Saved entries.
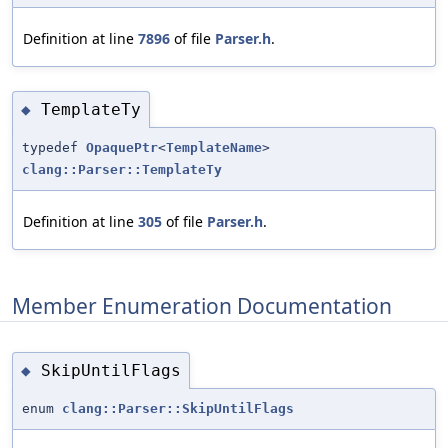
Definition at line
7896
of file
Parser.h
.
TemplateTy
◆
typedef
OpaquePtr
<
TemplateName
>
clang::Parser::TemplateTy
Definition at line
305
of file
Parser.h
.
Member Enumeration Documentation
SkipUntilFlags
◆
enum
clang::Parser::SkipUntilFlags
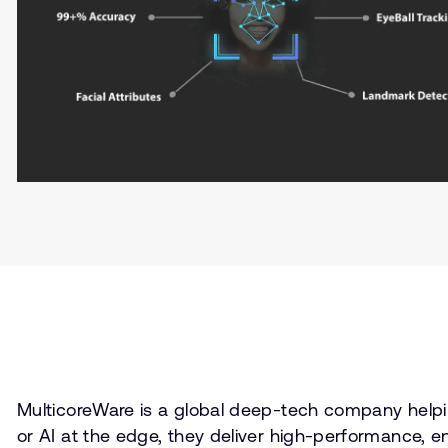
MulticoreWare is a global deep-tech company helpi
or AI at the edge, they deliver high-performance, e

...

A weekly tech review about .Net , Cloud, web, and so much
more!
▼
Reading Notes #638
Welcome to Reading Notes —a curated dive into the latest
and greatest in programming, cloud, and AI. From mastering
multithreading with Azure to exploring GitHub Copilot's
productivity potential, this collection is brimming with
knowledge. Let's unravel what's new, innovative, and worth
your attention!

Work to complete. What you return must be the lines above that run from the line with "knowledge. Let's unravel" to the line with "your attention!", inclusive, each copied exactly.

Solution.
knowledge. Let's unravel what's new, innovative, and worth
your attention!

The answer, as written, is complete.